Tipps für Immobilienverkäufer

Falls Sie Ihre Immobilie selbst verkaufen wollen, gibt es einige Sachen, die Sie beachten sollten. Sie sollten sich einen Überblick über den lokalen Immobilienmarkt verschaffen, um sicher zu stellen, dass Ihre Verkaufspreisvorstellung auch dem marktüblichen Preis entspricht.

Um dieses zu bewerkstelligen, sollten Sie den Grundstücksmarktbericht Ihrer Stadt oder Gemeinde lesen. Der Grundstückmarktbericht ist meistens kostenpflichtig. In diesem Bericht finden Sie wichtige Daten wie z.B. Anzahl der verkauften Objekte für die vergangenen Jahre sowie durchschnittliche Verkaufspreise der Immobilien.

Diese Daten geben Ihnen einen groben Überblick wie der Immobilienmarkt bei Ihnen lokal funktioniert, aber um einen fundierten Verkaufspreis für Ihre Immobilie zu finden, brauchen Sie einen Bodenrichtwert für Ihr Objekt.

Der Bodenrichtwert ist - wie die Bezeichnung es schon sagt, nur ein Richtwert. Sie müssen die einzelnen Faktoren, die jedes Grundstück hat, einzeln bewerten. Zu bewerten sind: die Untergroße oder Übergröße eines Grundstücks, die Bebaubarkeit, die Lage (Himmelsausrichtung) eines Grundstücks und die Mikro / Makro Lage.

Nachdem Sie festgestellt haben wieviel Ihr Grundstück wert ist, bleibt Ihnen noch die Wertermittlung Ihrer baulichen Anlagen. Auch dazu geben Ihnen die Grundstückmarktberichte eine Orientierung in Form von Durchschnittspreisen. Diese Daten sollten auch individuell auf Ihr Objekt angepasst werden, weil jede Immobilie einzigartig ist und ihre Größe und Ausstattung variiert.

Zur Überprüfung Ihres Verkaufspreises sollten Sie ebenfalls im Internet recherchieren, ob Ihre Preisvorstellung realistisch ist. Bei einer zu hohen Preisvorstellung, verlängert sich die Dauer bis zum Verkauf. Hingegen bei einer zu niedrigen Preisvorstellung verkaufen Sie unter dem tatsächlichen Wert der Immobilie.

Nachdem Sie Ihren Verkaufspreis kennen, sollten Sie die Immobilie sichtbar im Internet vermarkten. Schalten Sie Anzeigen in Immobilienverkaufsportalen und erstellen Sie dazu ein aussagekräftiges Exposee mit schönen Bildern.
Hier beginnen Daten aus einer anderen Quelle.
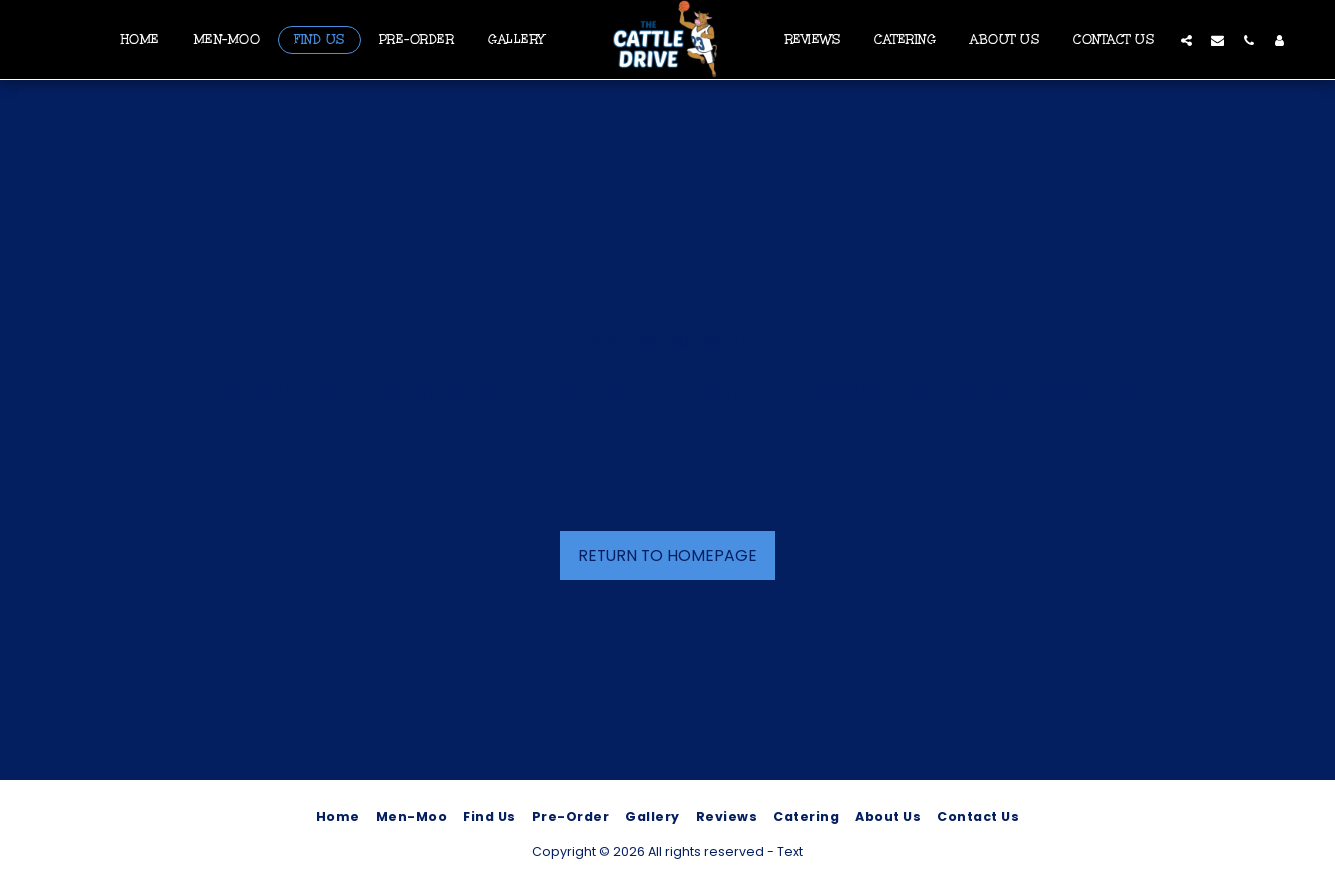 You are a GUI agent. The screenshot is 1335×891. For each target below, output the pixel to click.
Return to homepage (667, 555)
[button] (1186, 40)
Vergessen Sie nicht ins Exposee alle erforderlichen Daten aufzunehmen (z.B. Baujahr der Immobilie, Baujahr der Heizung, Energieausweis usw…). Es kann nämlich zu Abmahnungen kommen. Dies ist ärgerlich und kostet leider hin und wieder Mahngebühren.

Außerdem sollten Sie als Immobilienverkäufer beachten, dass Ihr Heizkessel nicht älter als 30 Jahre ist, alle freiliegenden Heizungsrohre im Keller isoliert sind und Ihre oberste Geschossdecke isoliert ist. Diese drei Punkte sind Pflicht laut der Energieeinsparverordnung. Legen Sie bei jeder Besichtigung immer unaufgefordert den Energieausweis vor, ansonsten drohen auch hier Bußgelder.

Sollten Sie einen Käufer gefunden haben, vergewissern Sie sich, ob er auch wirklich in der Lage ist, Ihnen ihre Immobilie abzukaufen. Fordern Sie eine Finanzierungsbestätigung, um sicher zu gehen, dass der potenzielle Käufer den Kauf überhaupt finanziell stemmen kann.

Der letzte Schritt ist der Weg zum Notar. Hierbei ist zu beachten, dass der Käufer die Wahl des Notars hat und auch verpflichtet ist die Kosten für den Notar zu übernehmen.

Nachdem Sie den Notartermin hinter sich haben, haben Sie es geschafft und Ihre Immobilie hat einen neuen Eigentümer.